South-Central Section - 59th Annual Meeting - 2025

Paper No. 22-3
Presentation Time: 8:30 AM-5:00 PM

OPERATIONAL FLOOD HAZARD MAPPING AND IMPACT ASSESSMENT IN BANGLADESH USING SENTINEL-1, MODIS, AND GOOGLE EARTH ENGINE (2020–2024)


MIM, Fabiha Shafi, Department of Geosciences, University of Arkansas, 1 University of Arkansas, Fayetteville, AR 72701 and ALY, Mohamed, Department of Geosciences, University of Arkansas, Fayetteville, AR 72701

Bangladesh, one of the world’s most flood-prone countries, faces severe flooding due to its geographic location, extensive river systems, and monsoon climate. Identifying floodplain areas, along with the associated croplands and populations, is crucial for effective flood response and management. This study aims to develop an operational approach for mapping potential flood extents and assessing flood hazards from the 2020 to 2024 flood events. The methodology involves monitoring flood dynamics by comparing pre- and post-flood conditions using a threshold value of 1.3. The slope threshold for the HydroSHEDS DEM was set at 5%. Sentinel-1 images, collected from January to March during the study years, were used to analyze pre-flood conditions, while flood data from May to August (2020–2024) were analyzed to assess inundation extents for the corresponding periods.

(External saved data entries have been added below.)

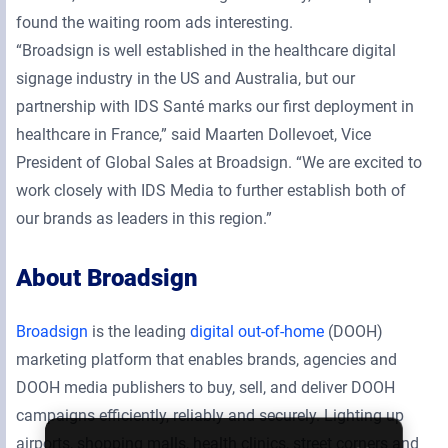
found the waiting room ads interesting.
“Broadsign is well established in the healthcare digital
signage industry in the US and Australia, but our
partnership with IDS Santé marks our first deployment in
healthcare in France,” said Maarten Dollevoet, Vice
President of Global Sales at Broadsign. “We are excited to
work closely with IDS Media to further establish both of
our brands as leaders in this region.”
About Broadsign
Broadsign
is the leading
digital out-of-home
(DOOH)
marketing platform that enables brands, agencies and
DOOH media publishers to buy, sell, and deliver DOOH
campaigns efficiently, reliably and securely. Lighting up
airports, shopping malls, health clinics, street corners and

The MODIS land cover product was employed to track land cover changes due to flooding. The study highlights the northeastern part of Bangladesh – specifically the districts of Tahirpur, Habiganj, Kishoreganj, and Sunamganj – as the most flood-prone region. The 2020 flood had the most severe impact, affecting 499,820 hectares, including 145,495 hectares of cropland, and displacing over 4 million people. In contrast, the 2022 flood was the least severe, inundating 336,723 hectares and affecting 3 million people. Flood data for 2024 shows an inundated area of 471,781 hectares; however, cropland data for this year is still being processed. As the MODIS Land Cover product is updated annually, cropland data for 2024 will be available soon. Finally, this study plans to compare the flood mapping results with outputs from a deep learning platform in future analyses. By leveraging Sentinel-1 imagery and Google Earth Engine (GEE), the study proposes a robust flood mapping approach that overcomes the limitations of traditional flood hazard assessment methods, enhancing flood-related disaster management and better protecting vulnerable communities.